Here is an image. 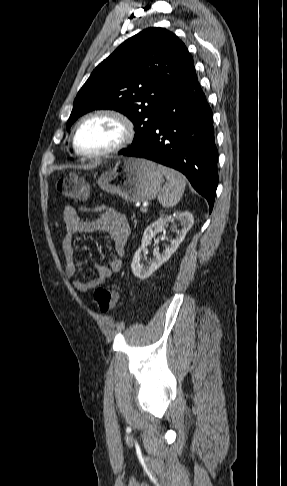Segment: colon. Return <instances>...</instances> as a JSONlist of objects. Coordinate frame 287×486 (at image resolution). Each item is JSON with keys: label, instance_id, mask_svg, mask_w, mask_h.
Returning a JSON list of instances; mask_svg holds the SVG:
<instances>
[{"label": "colon", "instance_id": "5ec220e1", "mask_svg": "<svg viewBox=\"0 0 287 486\" xmlns=\"http://www.w3.org/2000/svg\"><path fill=\"white\" fill-rule=\"evenodd\" d=\"M55 187L60 194L71 199L84 200L89 195L88 182L77 174H69L59 178ZM93 299L98 309L107 313L117 306L119 294L110 288L100 287L95 290Z\"/></svg>", "mask_w": 287, "mask_h": 486}]
</instances>
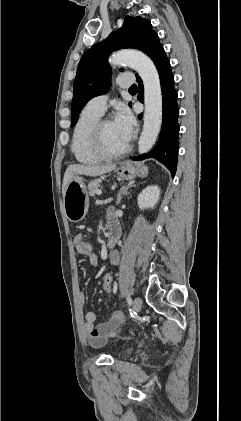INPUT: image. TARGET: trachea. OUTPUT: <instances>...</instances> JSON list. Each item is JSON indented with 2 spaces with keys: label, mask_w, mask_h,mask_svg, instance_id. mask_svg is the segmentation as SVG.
<instances>
[{
  "label": "trachea",
  "mask_w": 241,
  "mask_h": 421,
  "mask_svg": "<svg viewBox=\"0 0 241 421\" xmlns=\"http://www.w3.org/2000/svg\"><path fill=\"white\" fill-rule=\"evenodd\" d=\"M134 90H137V86H136V85H132V86L129 88V91H134Z\"/></svg>",
  "instance_id": "obj_1"
}]
</instances>
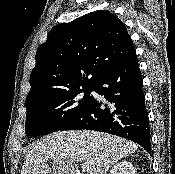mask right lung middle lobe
Listing matches in <instances>:
<instances>
[{
    "mask_svg": "<svg viewBox=\"0 0 175 174\" xmlns=\"http://www.w3.org/2000/svg\"><path fill=\"white\" fill-rule=\"evenodd\" d=\"M93 86L59 92L27 105L26 135L34 137L62 130L87 108Z\"/></svg>",
    "mask_w": 175,
    "mask_h": 174,
    "instance_id": "dd1d6c3e",
    "label": "right lung middle lobe"
}]
</instances>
• • • • •
• Work instructions
Copy exactly the lines from the line that has "INPUT: image. TARGET: trachea." through the last line of the entries above, inclusive, and no others. Pictures do not go in the copy.

• Answer to the exercise
INPUT: image. TARGET: trachea. OUTPUT: <instances>...</instances> JSON list. Each item is JSON indented with 2 spaces with keys: label, mask_w, mask_h,mask_svg, instance_id. mask_svg is the segmentation as SVG.
<instances>
[{
  "label": "trachea",
  "mask_w": 241,
  "mask_h": 421,
  "mask_svg": "<svg viewBox=\"0 0 241 421\" xmlns=\"http://www.w3.org/2000/svg\"><path fill=\"white\" fill-rule=\"evenodd\" d=\"M134 90H137V86H136V85H132V86L129 88V91H134Z\"/></svg>",
  "instance_id": "obj_1"
}]
</instances>
mask right lung middle lobe
Listing matches in <instances>:
<instances>
[{
    "mask_svg": "<svg viewBox=\"0 0 175 174\" xmlns=\"http://www.w3.org/2000/svg\"><path fill=\"white\" fill-rule=\"evenodd\" d=\"M93 86L59 92L27 105L26 135L34 137L62 130L87 108Z\"/></svg>",
    "mask_w": 175,
    "mask_h": 174,
    "instance_id": "dd1d6c3e",
    "label": "right lung middle lobe"
}]
</instances>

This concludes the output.